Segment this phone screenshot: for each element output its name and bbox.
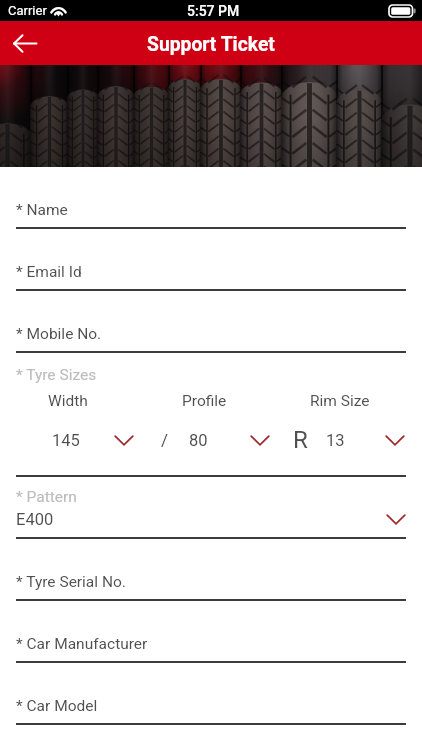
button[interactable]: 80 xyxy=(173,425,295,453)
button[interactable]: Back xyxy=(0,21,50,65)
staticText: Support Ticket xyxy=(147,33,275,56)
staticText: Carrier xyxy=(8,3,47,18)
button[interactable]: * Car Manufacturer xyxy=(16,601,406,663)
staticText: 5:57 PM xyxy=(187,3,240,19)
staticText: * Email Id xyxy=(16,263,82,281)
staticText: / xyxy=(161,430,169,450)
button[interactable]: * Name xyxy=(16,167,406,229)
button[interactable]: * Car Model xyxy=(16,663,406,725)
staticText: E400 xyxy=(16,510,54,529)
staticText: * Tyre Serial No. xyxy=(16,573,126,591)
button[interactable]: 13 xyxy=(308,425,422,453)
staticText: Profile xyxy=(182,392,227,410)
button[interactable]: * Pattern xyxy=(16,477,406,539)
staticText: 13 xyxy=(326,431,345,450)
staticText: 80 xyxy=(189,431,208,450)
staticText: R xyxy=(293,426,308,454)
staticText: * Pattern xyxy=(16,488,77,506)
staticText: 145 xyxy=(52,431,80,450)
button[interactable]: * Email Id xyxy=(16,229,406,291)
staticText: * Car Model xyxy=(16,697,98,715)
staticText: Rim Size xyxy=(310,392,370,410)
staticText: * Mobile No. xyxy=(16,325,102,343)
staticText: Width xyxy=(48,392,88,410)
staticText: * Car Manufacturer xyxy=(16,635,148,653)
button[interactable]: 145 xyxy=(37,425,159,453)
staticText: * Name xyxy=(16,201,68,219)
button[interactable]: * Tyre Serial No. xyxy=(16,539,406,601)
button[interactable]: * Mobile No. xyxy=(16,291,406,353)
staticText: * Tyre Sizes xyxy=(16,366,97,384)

## About this task
Word for word, reproduce all of the entries above and omit the pictures.

## Output
Segment this phone screenshot: for each element output its name and bbox.
button[interactable]: 80 xyxy=(173,425,295,453)
button[interactable]: Back xyxy=(0,21,50,65)
staticText: Support Ticket xyxy=(147,33,275,56)
staticText: Carrier xyxy=(8,3,47,18)
button[interactable]: * Car Manufacturer xyxy=(16,601,406,663)
staticText: 5:57 PM xyxy=(187,3,240,19)
staticText: * Email Id xyxy=(16,263,82,281)
staticText: / xyxy=(161,430,169,450)
button[interactable]: * Name xyxy=(16,167,406,229)
button[interactable]: * Car Model xyxy=(16,663,406,725)
staticText: E400 xyxy=(16,510,54,529)
staticText: * Tyre Serial No. xyxy=(16,573,126,591)
button[interactable]: 13 xyxy=(308,425,422,453)
staticText: Profile xyxy=(182,392,227,410)
button[interactable]: * Pattern xyxy=(16,477,406,539)
staticText: 13 xyxy=(326,431,345,450)
staticText: 80 xyxy=(189,431,208,450)
staticText: R xyxy=(293,426,308,454)
staticText: * Pattern xyxy=(16,488,77,506)
staticText: 145 xyxy=(52,431,80,450)
button[interactable]: * Email Id xyxy=(16,229,406,291)
staticText: * Car Model xyxy=(16,697,98,715)
staticText: Rim Size xyxy=(310,392,370,410)
staticText: * Mobile No. xyxy=(16,325,102,343)
staticText: Width xyxy=(48,392,88,410)
staticText: * Car Manufacturer xyxy=(16,635,148,653)
button[interactable]: 145 xyxy=(37,425,159,453)
staticText: * Name xyxy=(16,201,68,219)
button[interactable]: * Tyre Serial No. xyxy=(16,539,406,601)
button[interactable]: * Mobile No. xyxy=(16,291,406,353)
staticText: * Tyre Sizes xyxy=(16,366,97,384)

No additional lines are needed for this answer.